There’s An Easier Way To Do A Monthly Reconciliation

  Mike Bachara   |     Nov 03, 2020

Improve Autoparts Inventory ReconciliationAre recurring discrepancies a problem for your automotive parts inventory? It’s a problem many Parts Departments must deal with. Luckily, there is an easy way to improve …

And that’s monthly reconciliations. 

Most Parts Departments only reconcile their accounts once a year. But to pinpoint recurring issues, you need to reconcile your automotive parts on a more regular basis. This helps uncover patterns and makes it easier to find the source of discrepancies because everything happened within the last month. 

Having your team count your inventory 12 times a year is impractical. Luckily, you don’t have to do a physical count to conduct a reconciliation. 

Not sure how that is possible? Let’s look at how to reconcile your accounts without the frustration of counting each individual part.

4 Steps For Conducting A Monthly Reconciliation 

  1. Assume Your Physical Accounts are Accurate 

While this goes against everything you think you know about inventory, when conducting a monthly reconciliation, you do not physically count your stock. You will assume that your physical counts are correct. 

You’re only comparing your ledgers and the reconciled items, such as parts received that have not been invoiced, parts invoiced and not received, pending credits, open repair orders, counter tickets, dirty cores, etc.

It’s not uncommon for there to be discrepancies between your inventory general ledger (G/L) and sub-ledgers. Human errors happen, and you want to catch and correct them in a timely fashion. 

  1. Compare Your Ledgers to Your Documentation 

Gather your reconciling documents and compare them to your ledgers. You will want to look at …

  • parts received and not billed
  • parts billed and not received
  • pending credits 
  • open repair orders, counter tickets, etc 
  1. Identify and Source Discrepancies 

If a discrepancy exists between your G/L and sub-ledgers, you will want to proceed with analyzing your accounts to determine the sources of the differences.

What you are most often looking for during your monthly reconciliation is errors that occur when inputting data into your system which include, but are not limited to:

  • Incorrectly calculating totals.
  • Missing invoices or credits.
  • Entering invoices or credits twice.
  • Transposition of numbers.
  • Choosing the wrong account or source.
  1. Make Adjustments 

Depending on the type of error and where it occurred, you will want to adjust your sub-ledgers and general ledger, accordingly. Once the adjustments have been made, verify that your accounts are now balanced.

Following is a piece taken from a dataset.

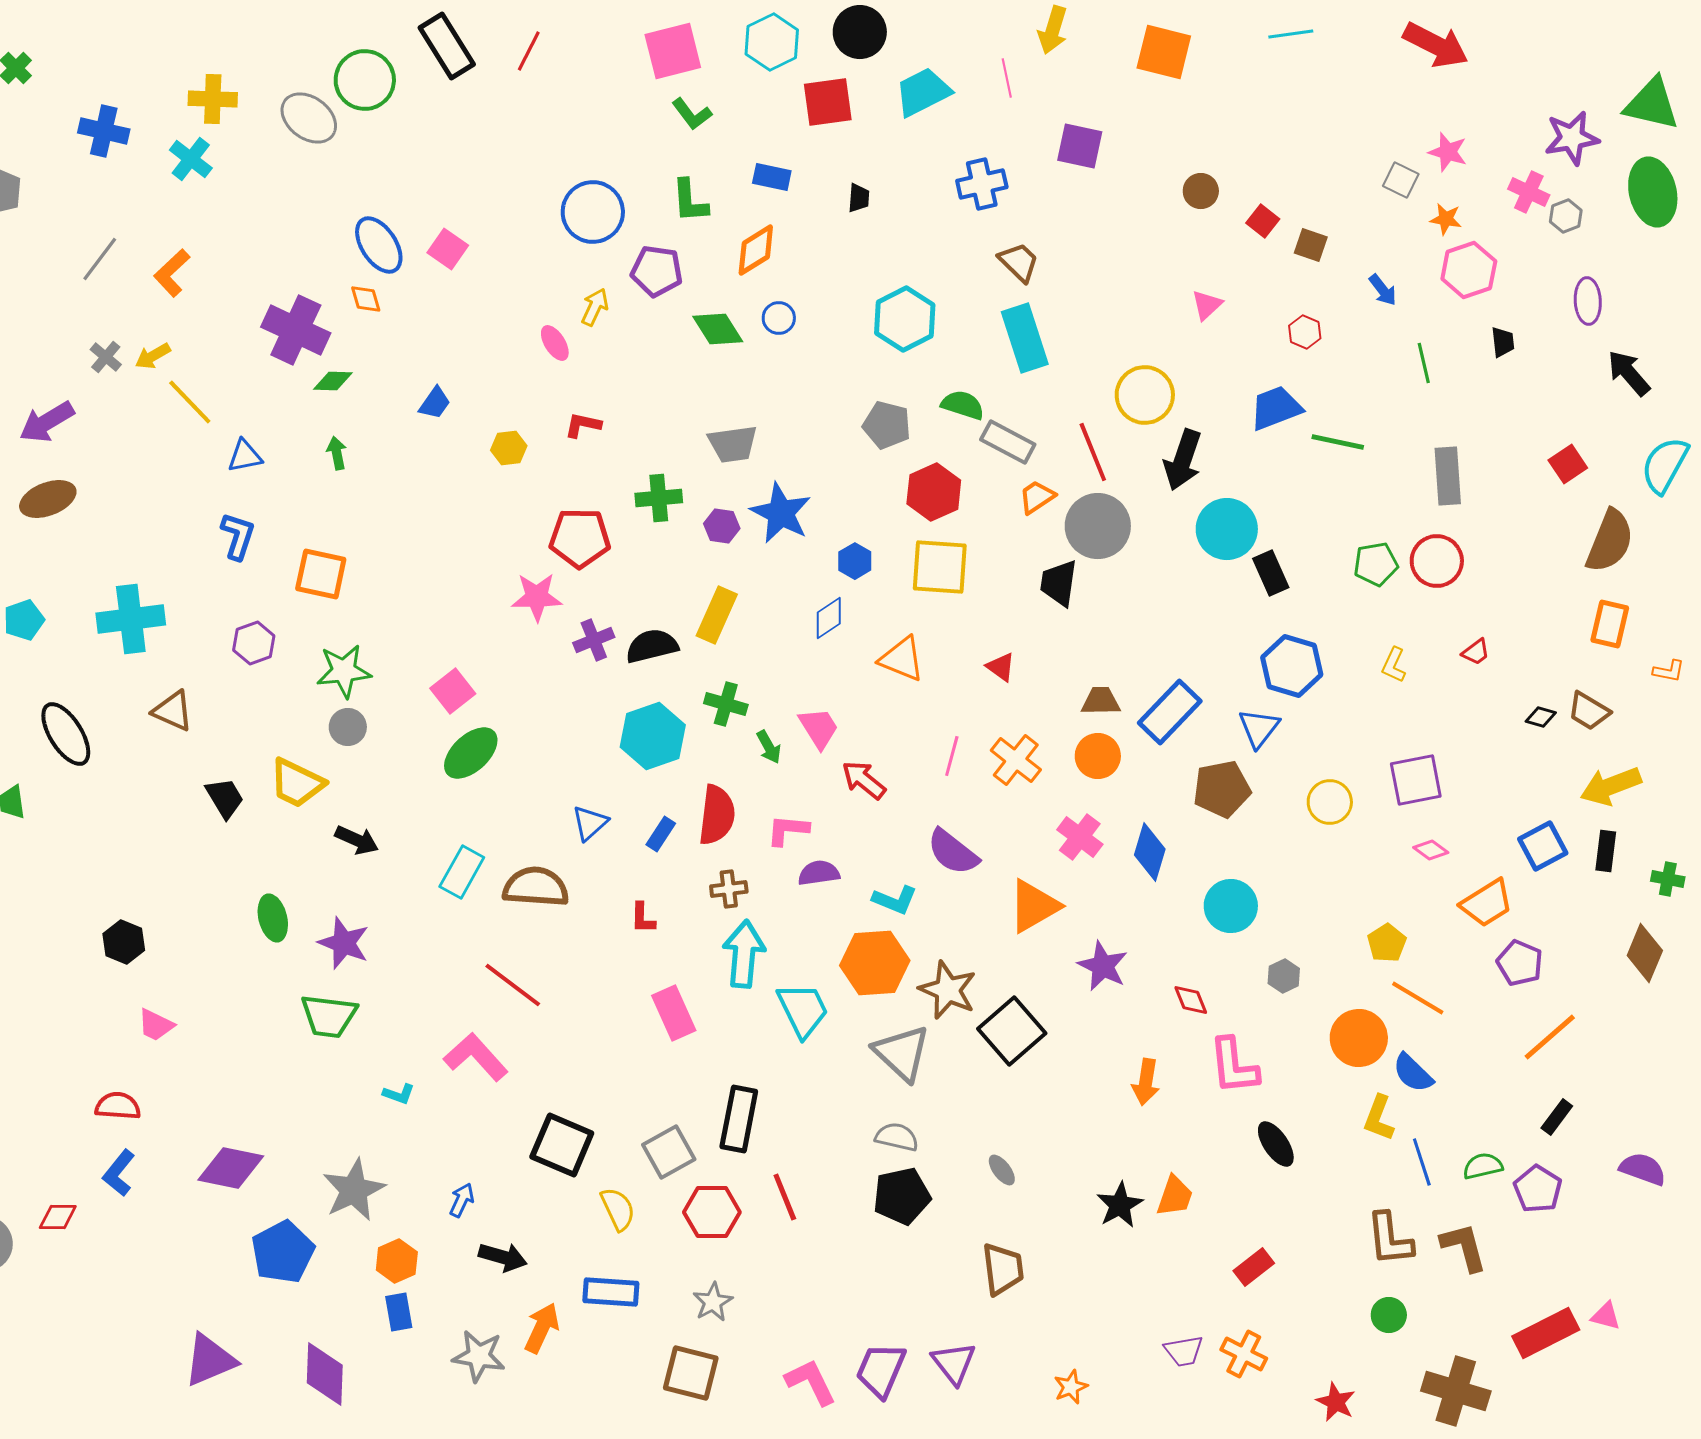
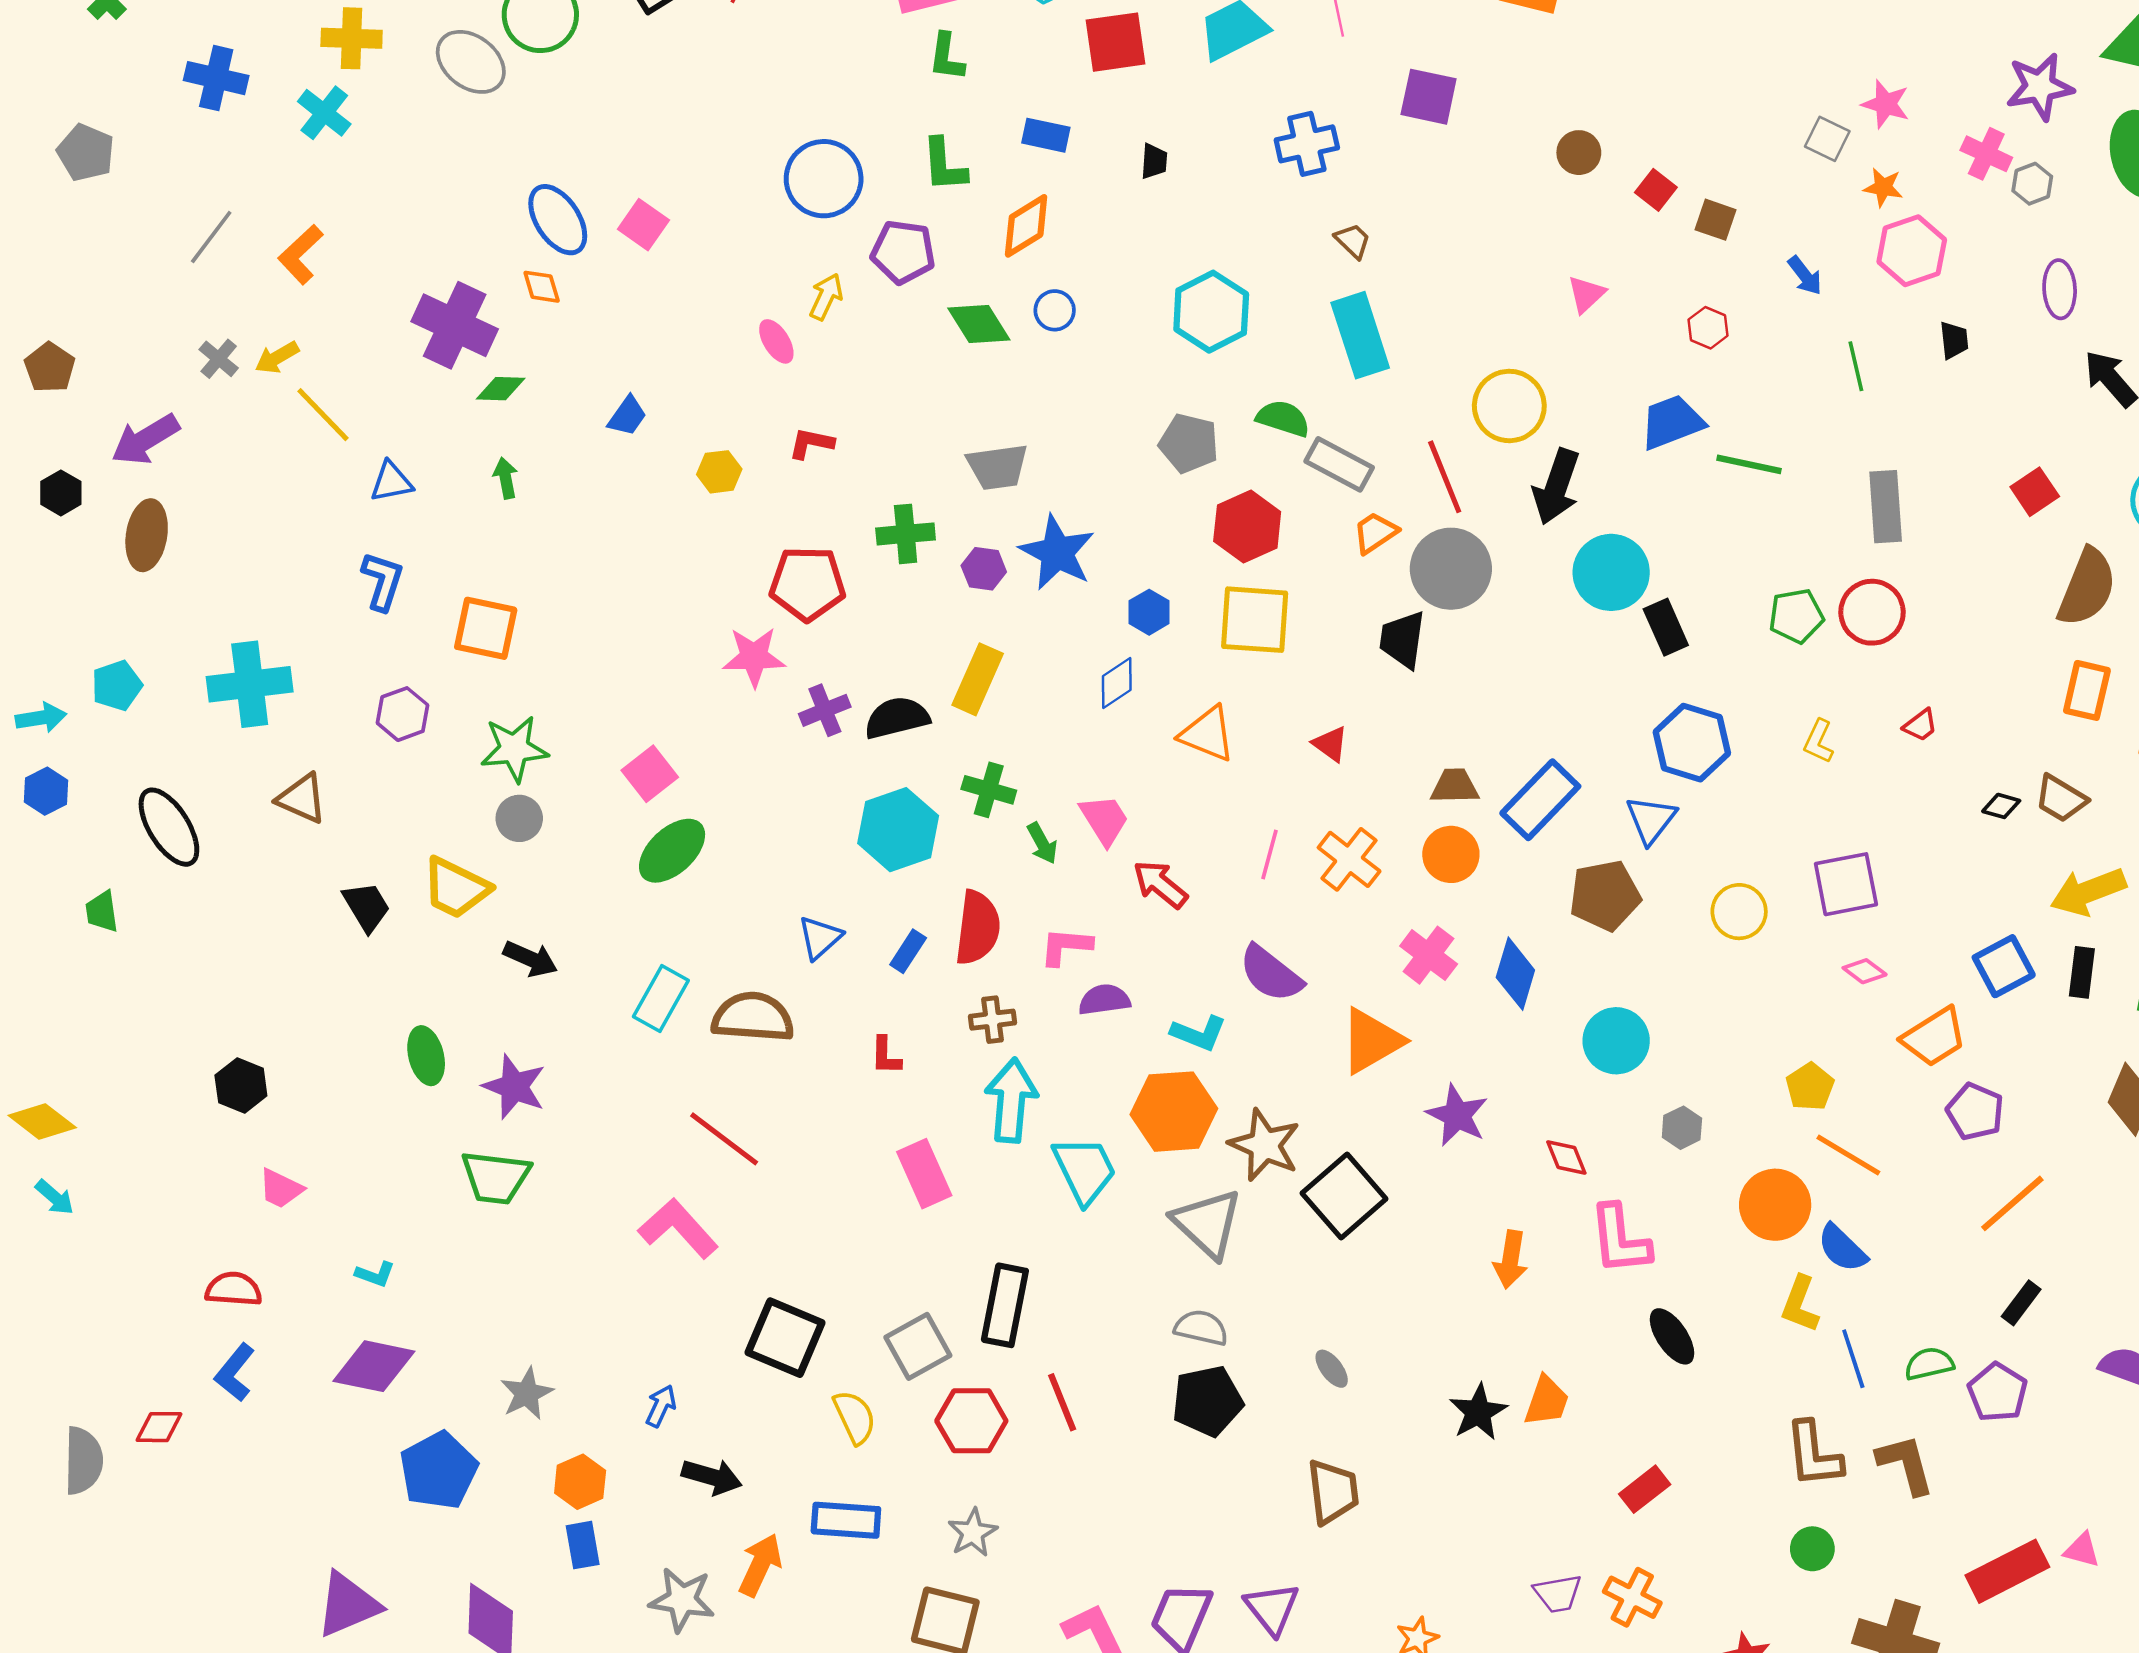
green L-shape: (692, 114) -> (947, 57), turned 45
brown trapezoid: (1019, 262) -> (1353, 241), size x0.7
brown ellipse: (48, 499) -> (147, 535), turned -60
cyan L-shape: (399, 1094) -> (375, 1274), moved
gray star: (354, 1190) -> (527, 1394), size x0.7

Guide to Optimizing Inventory MGMT

Reconciling your inventory records is important. It helps reduce preventable errors, which means less time will be spent analyzing and correcting your books. It can also be an effective tool for determining whether your employees are following accounting best practices and will ensure they are not taking shortcuts. 

It will also help you determine whether your administrative staff are properly equipped and trained to be managing your books. If not, you can take the necessary steps to ensure that they are. 

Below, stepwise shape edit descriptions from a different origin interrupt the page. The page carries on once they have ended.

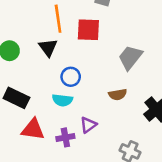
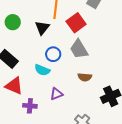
red square: (88, 30) -> (76, 23), turned 36
gray trapezoid: (130, 57) -> (79, 49), moved, turned -85
purple cross: (65, 137) -> (30, 106), moved

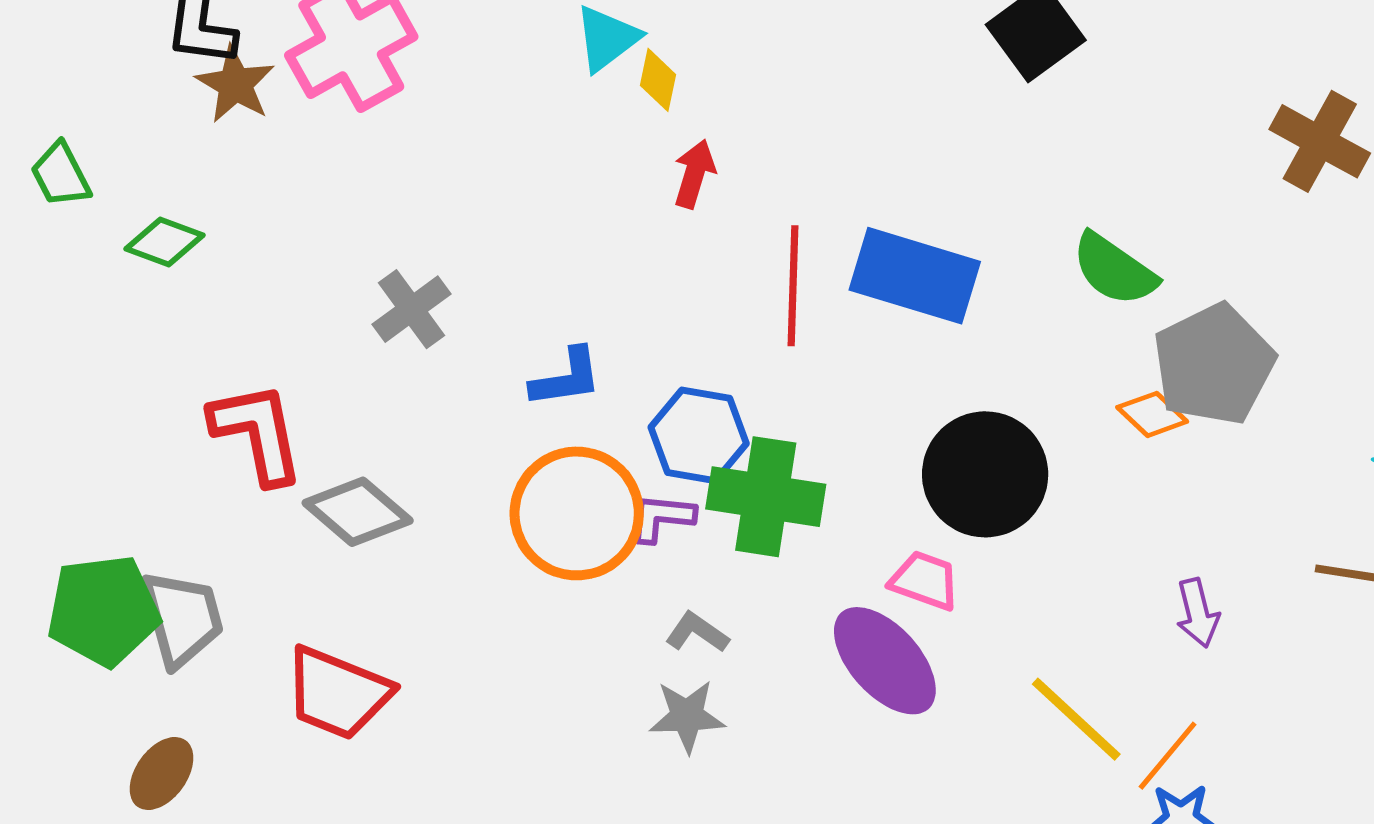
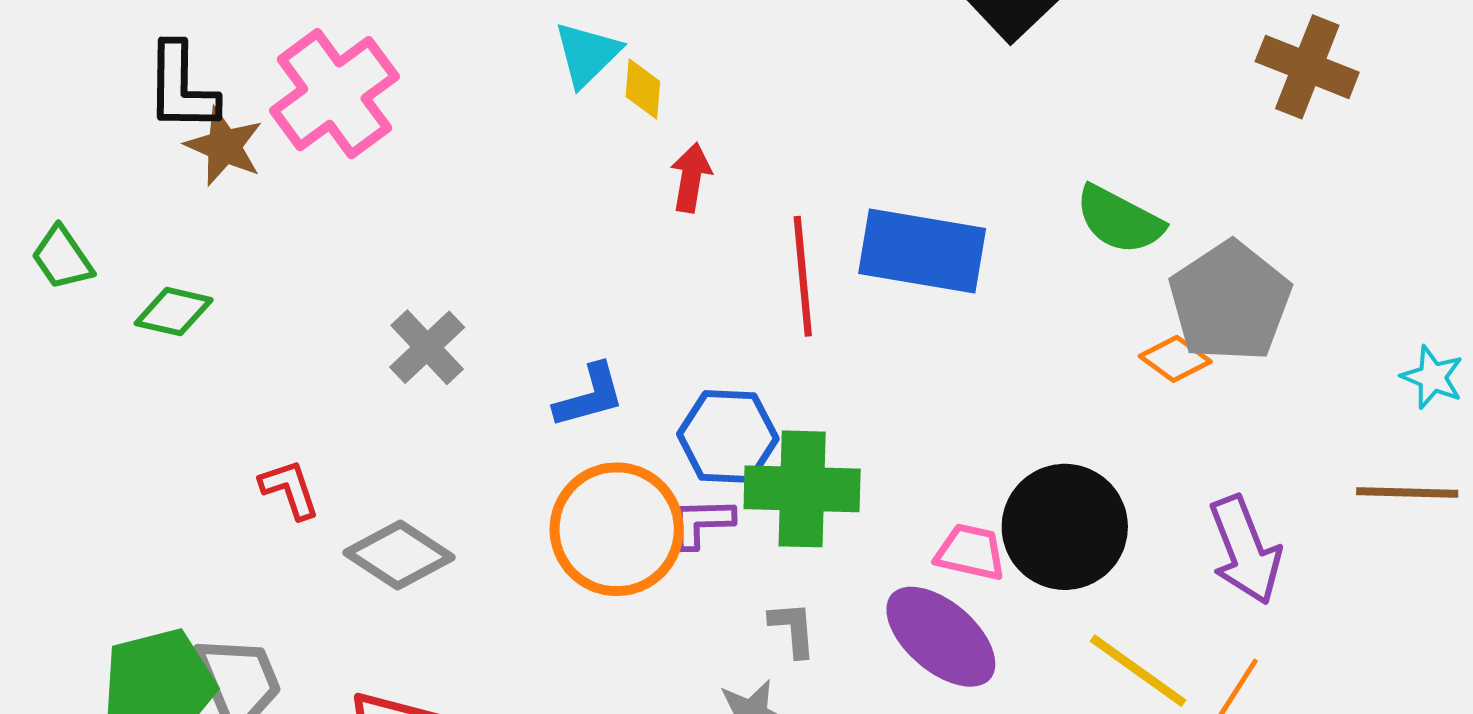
red L-shape: (257, 433) -> (290, 489), size x0.6
black circle: (985, 474) -> (1065, 527), moved
purple arrow: (1198, 613) -> (1245, 550), size x1.6
gray L-shape: (697, 632) -> (793, 629), moved, turned 58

If you feel that you do not have the resources to complete these reconciliations, consider hiring a third party. They will act as an unbiased reconciler, offering transparency and minimizing disruptions within the administrative department.

At Pro Count West, we have the knowledge and experience to efficiently reconcile your books and quickly identify the sources of your discrepancies. If you would like to have us perform a reconciliation of your inventory accounts, contact us today!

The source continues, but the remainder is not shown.